* _INFORMATION GIVEN_:
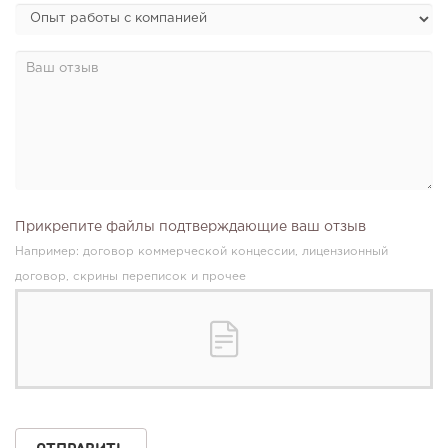
Прикрепите файлы подтверждающие ваш отзыв
Например: договор коммерческой концессии, лицензионный
договор, скрины переписок и прочее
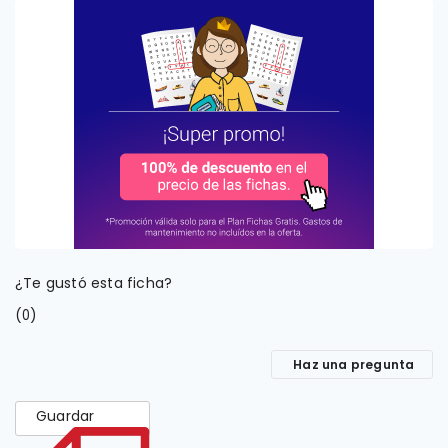
¿Te gustó esta ficha?
(
)
0
Haz una pregunta
Guardar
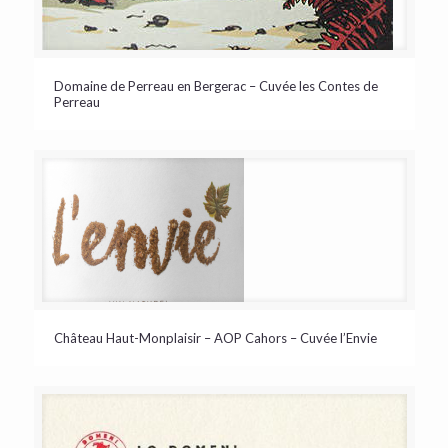
Domaine de Perreau en Bergerac – Cuvée les Contes de
Perreau
Château Haut-Monplaisir – AOP Cahors – Cuvée l’Envie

* _WHAT THE TASK ASKS_:
Copy every line of the entries above in which "договор" occurs.

* _WRITTEN REPLY_:
Например: договор коммерческой концессии, лицензионный
договор, скрины переписок и прочее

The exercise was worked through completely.